We welcome your thoughts on the allocation methods described in this article and your reports on allocation methods you use; this will be a topic we’ll revisit.
Price and Royalty Choices
On the theory that e-books must be less expensive to produce because there’s nothing to print, book buyers have been known to assert that the saving should be passed on to them in the form of lower cover prices.
The facts don’t support the theory, some publishers say. In a late-2012 Publishers Weekly, Wohl Publishing founder and president Rich Wohl recommended similar prices for the digital and print versions of a book.
Wohl went on to say that the value of a book is not reduced by the e-book format. “In fact, for many customers the electronic format increases the value,” which might justify a higher introductory price for the e-book if it’s issued prior to the print version.

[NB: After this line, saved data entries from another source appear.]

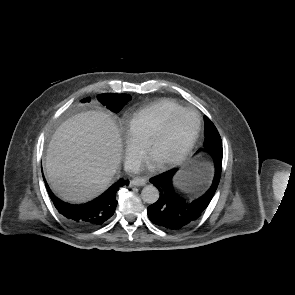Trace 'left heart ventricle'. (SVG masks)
I'll return each mask as SVG.
<instances>
[{"label": "left heart ventricle", "instance_id": "obj_1", "mask_svg": "<svg viewBox=\"0 0 295 295\" xmlns=\"http://www.w3.org/2000/svg\"><path fill=\"white\" fill-rule=\"evenodd\" d=\"M194 129L195 118L193 115L179 116L152 150V161L160 164L177 156L189 141Z\"/></svg>", "mask_w": 295, "mask_h": 295}]
</instances>
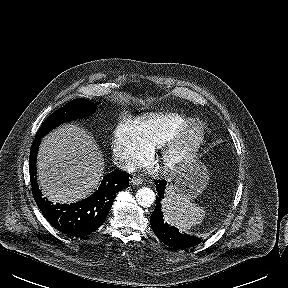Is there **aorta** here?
<instances>
[{
    "mask_svg": "<svg viewBox=\"0 0 288 288\" xmlns=\"http://www.w3.org/2000/svg\"><path fill=\"white\" fill-rule=\"evenodd\" d=\"M136 200L140 206L149 207L155 201V193L148 187H142L136 193Z\"/></svg>",
    "mask_w": 288,
    "mask_h": 288,
    "instance_id": "obj_1",
    "label": "aorta"
}]
</instances>
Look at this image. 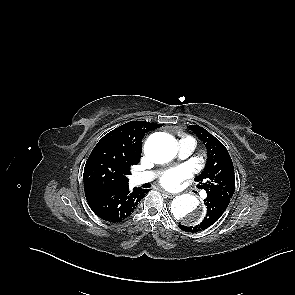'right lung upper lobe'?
Masks as SVG:
<instances>
[{
    "label": "right lung upper lobe",
    "mask_w": 295,
    "mask_h": 295,
    "mask_svg": "<svg viewBox=\"0 0 295 295\" xmlns=\"http://www.w3.org/2000/svg\"><path fill=\"white\" fill-rule=\"evenodd\" d=\"M161 126V124L146 121H131L106 134L97 143L96 147L102 145L109 146L123 156L132 158L139 163L143 137L147 132Z\"/></svg>",
    "instance_id": "cb5924a9"
}]
</instances>
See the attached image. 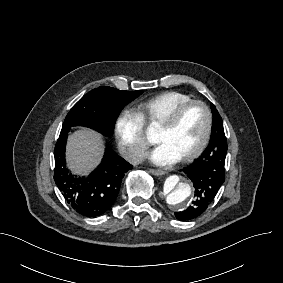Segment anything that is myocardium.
<instances>
[{"label": "myocardium", "instance_id": "myocardium-1", "mask_svg": "<svg viewBox=\"0 0 283 283\" xmlns=\"http://www.w3.org/2000/svg\"><path fill=\"white\" fill-rule=\"evenodd\" d=\"M192 105H198L204 110L206 117L205 133L200 144L194 150L181 156L178 159L180 161L191 160L199 156L207 148L211 137L212 123H213V116L211 109L205 102L197 99H191L171 109L168 112V114L164 118H162L158 123L159 126L163 127L166 130L173 128L176 122L181 117V115Z\"/></svg>", "mask_w": 283, "mask_h": 283}]
</instances>
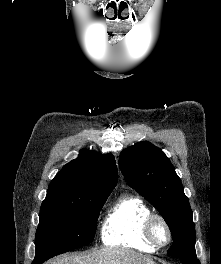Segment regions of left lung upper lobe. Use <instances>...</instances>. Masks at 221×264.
I'll use <instances>...</instances> for the list:
<instances>
[{
	"mask_svg": "<svg viewBox=\"0 0 221 264\" xmlns=\"http://www.w3.org/2000/svg\"><path fill=\"white\" fill-rule=\"evenodd\" d=\"M119 166L128 185L148 200L168 224L173 244L167 253L179 259L196 257L192 210L165 153L141 141L121 152Z\"/></svg>",
	"mask_w": 221,
	"mask_h": 264,
	"instance_id": "1",
	"label": "left lung upper lobe"
}]
</instances>
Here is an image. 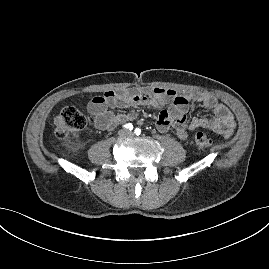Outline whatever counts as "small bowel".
<instances>
[{
  "label": "small bowel",
  "mask_w": 269,
  "mask_h": 269,
  "mask_svg": "<svg viewBox=\"0 0 269 269\" xmlns=\"http://www.w3.org/2000/svg\"><path fill=\"white\" fill-rule=\"evenodd\" d=\"M191 102L210 110L212 117H194L189 121L187 111ZM166 105H169V107L160 112L156 121V128L161 133L173 128L177 137L183 141L188 139V130L204 128L229 138L235 129L232 113L215 96L203 93L182 95L172 89L158 87L151 89L131 88L119 91L108 90L89 102L88 111L95 117L96 128L111 130L135 117L134 114H114L110 112L111 108L143 106L161 108Z\"/></svg>",
  "instance_id": "obj_1"
}]
</instances>
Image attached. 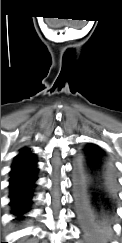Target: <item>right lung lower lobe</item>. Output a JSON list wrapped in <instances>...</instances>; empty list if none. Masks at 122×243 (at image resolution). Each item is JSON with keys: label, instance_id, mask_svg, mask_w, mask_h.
Instances as JSON below:
<instances>
[{"label": "right lung lower lobe", "instance_id": "right-lung-lower-lobe-1", "mask_svg": "<svg viewBox=\"0 0 122 243\" xmlns=\"http://www.w3.org/2000/svg\"><path fill=\"white\" fill-rule=\"evenodd\" d=\"M36 173L37 168L34 165L11 174L10 205L12 213L17 216V219H22L23 215L30 210L33 187L37 180Z\"/></svg>", "mask_w": 122, "mask_h": 243}]
</instances>
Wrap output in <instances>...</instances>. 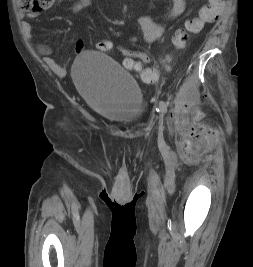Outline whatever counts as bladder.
Listing matches in <instances>:
<instances>
[{
  "label": "bladder",
  "instance_id": "obj_1",
  "mask_svg": "<svg viewBox=\"0 0 253 267\" xmlns=\"http://www.w3.org/2000/svg\"><path fill=\"white\" fill-rule=\"evenodd\" d=\"M79 93L104 119L120 124L137 123L145 109L144 92L135 78L103 53L84 51L72 67Z\"/></svg>",
  "mask_w": 253,
  "mask_h": 267
}]
</instances>
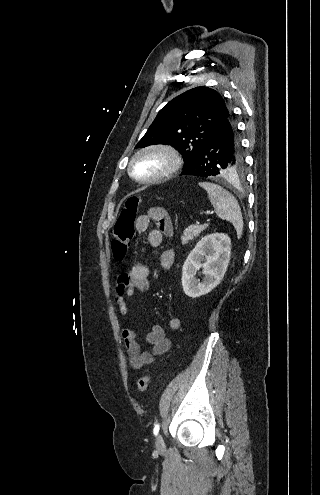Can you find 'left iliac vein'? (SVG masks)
<instances>
[{"label":"left iliac vein","instance_id":"1","mask_svg":"<svg viewBox=\"0 0 320 495\" xmlns=\"http://www.w3.org/2000/svg\"><path fill=\"white\" fill-rule=\"evenodd\" d=\"M155 445L158 451H163L165 449V443L162 435L159 434L156 436Z\"/></svg>","mask_w":320,"mask_h":495}]
</instances>
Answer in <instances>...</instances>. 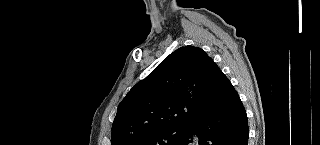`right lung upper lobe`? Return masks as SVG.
Masks as SVG:
<instances>
[{"mask_svg": "<svg viewBox=\"0 0 320 145\" xmlns=\"http://www.w3.org/2000/svg\"><path fill=\"white\" fill-rule=\"evenodd\" d=\"M225 75L201 48L180 47L119 104L111 145H131L157 130L185 127L207 114Z\"/></svg>", "mask_w": 320, "mask_h": 145, "instance_id": "obj_1", "label": "right lung upper lobe"}]
</instances>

At Square One Publishers, Rudy Shur says, “People read our books not for their entertainment value, but because they need the information contained in them.” Accordingly, pricing is simple. The price of each e-book is the same as the price of its physical counterpart.
Although authors and their agents may demand higher royalty rates for e-books, given the apparently higher profit for the publisher, Howard Fisher of The Fisher Company recommends that royalty rates be the same for all versions of a title. And Doug Pfeiffer, publishing director at Graphic Arts Books, believes that royalty rates should be the same not only regardless of format but also regardless of sales volume, with none of the stepped royalty schedules that are common with print books.
Linda Carlson writes from Seattle, where she does not own an e-reader, and where University of Washington Press has not issued a digital version of her history, Company Towns of the Pacific Northwest.